Assessing an Ecosystem's Plant Biodiversity

This lab exercise allows students to explore an ecosystem's plant diversity and to mathematically determine the dominant vegetation, and to estimate the relative presence of the invasive species in the study area.

Materials: measuring tape, compass, surveyor's tape, tree and plant identification guide, map of site, DBH measuring tape (for accurate measurements of trunk diameter, available from arborists and tree services), and binoculars.

Methods:

The Plot Sampling and Percent Cover method will be used for vegetation analysis.  Small sample plots will be selected inside the larger study area.  Frequency, density, and dominance of mature canopy trees will be used to calculate relative importance of each canopy species.  Under story trees will be counted to determine density (number of trees per unit area).  Other plants are small and numerous, and therefore difficult to count each stem.  Percent of the ground covered by this species will be used to estimate the population.  Sample plots will be located using the Stratified Sampling method.  The class will be divided into 4 groups. Each group will run their own transect line and establish and evaluate 5 quadrats or sample plots.  Class data will be compiled if time permits.

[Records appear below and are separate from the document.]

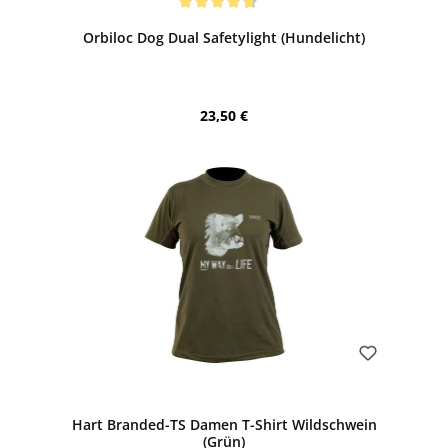
Durchschnittliche Bewertung von 4.86 von 5 Sternen
Orbiloc Dog Dual Safetylight (Hundelicht)
Regulärer Preis:
23,50 €
Bewerten
Hart Branded-TS Damen T-Shirt Wildschwein
(Grün)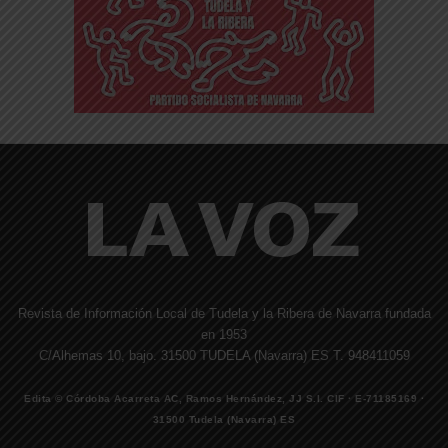
Revista de Información Local de Tudela y la Ribera de Navarra fundada
en 1953
C/Alhemas 10, bajo. 31500 TUDELA (Navarra) ES T. 948411059
Edita © Córdoba Acarreta AC, Ramos Hernández, JJ S.I. CIF · E-71185169 ·
31500 Tudela (Navarra) ES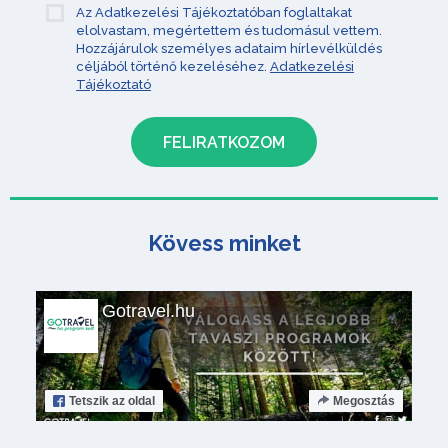
Az Adatkezelési Tájékoztatóban foglaltakat
elolvastam, megértettem és tudomásul vettem.
Hozzájárulok személyes adataim hírlevélküldés
céljából történő kezeléséhez.
Adatkezelési
Tájékoztató
Kövess minket
Gotravel.hu
Tetszik
az oldal
Megosztás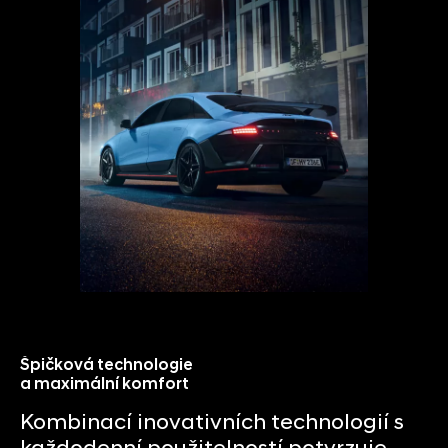
Špičková technologie
a maximální komfort
Kombinací inovativních technologií s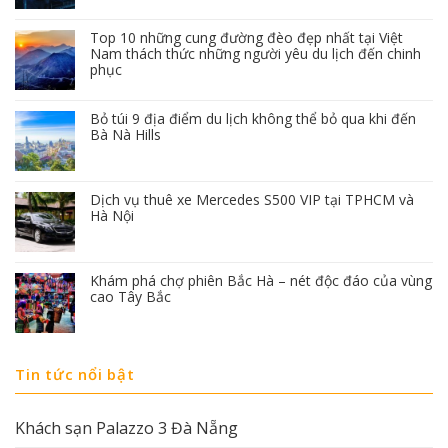
Top 10 những cung đường đèo đẹp nhất tại Việt
Nam thách thức những người yêu du lịch đến chinh
phục
Bỏ túi 9 địa điểm du lịch không thể bỏ qua khi đến
Bà Nà Hills
Dịch vụ thuê xe Mercedes S500 VIP tại TPHCM và
Hà Nội
Khám phá chợ phiên Bắc Hà – nét độc đáo của vùng
cao Tây Bắc
Tin tức nổi bật
Khách sạn Palazzo 3 Đà Nẵng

1.  Using a compass, run a transect line from an assigned start point using the stratified sampling method.  Note compass direction.  Because of the narrow boundaries of the forest community, the compass direction of the transect line may change during the study.  Use surveyors tape to mark the transect line every 50 feet at the corner of each new quadrat by tying tape around the nearest tree at eye height.

2.  At the start point of the transect line, establish quadrat #1 to the LEFT side of the transect line. Create a 15 m X 15 m (50 ft. X 50 ft.) quadrat with right angles at the four corners.  Mark the four corners with surveyors tape.

3.  Within the quadrat, identify and record the common name of each canopy tree.

4.  Determine the diameter-at-breast height (DBH) for each canopy tree using the DBH tape.  Take the measurement 4.5 ft. from the base of the tree/ground.

5. To determine the understory community within each quadrat, establish a nested 20 ft. X 20 ft. quadrat within the 50' X 50' plot, starting at the lower corner of the transect line.  Record the common name of each understory tree.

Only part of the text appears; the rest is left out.